- _WORK INSTRUCTIONS_
Return only these lines, exactly: the one containing "video incelemesi: En" and every line after it in the listing.

- _RECORDED INFORMATION_

• • • • •

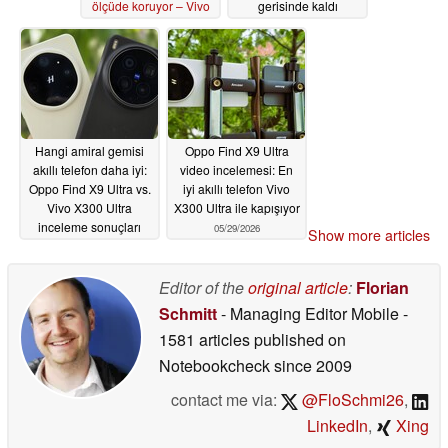
ölçüde koruyor – Vivo
gerisinde kaldı
X300 FE Akıllı Telefon
06/03/2026
İncelemesi
07/06/2026
Hangi amiral gemisi
Oppo Find X9 Ultra
akıllı telefon daha iyi:
video incelemesi: En
Oppo Find X9 Ultra vs.
iyi akıllı telefon Vivo
Vivo X300 Ultra
X300 Ultra ile kapışıyor
inceleme sonuçları
05/29/2026
Show more articles
05/29/2026
Editor of the
original article
:
Florian
Schmitt
- Managing Editor Mobile
-
1581 articles published on
Notebookcheck
since 2009
contact me via:
@FloSchmi26
,
LinkedIn
,
Xing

• • • • •

- _RESULT OF THIS EXERCISE_
video incelemesi: En
Oppo Find X9 Ultra vs.
iyi akıllı telefon Vivo
Vivo X300 Ultra
X300 Ultra ile kapışıyor
inceleme sonuçları
05/29/2026
Show more articles
05/29/2026
Editor of the
original article
:
Florian
Schmitt
- Managing Editor Mobile
-
1581 articles published on
Notebookcheck
since 2009
contact me via:
@FloSchmi26
,
LinkedIn
,
Xing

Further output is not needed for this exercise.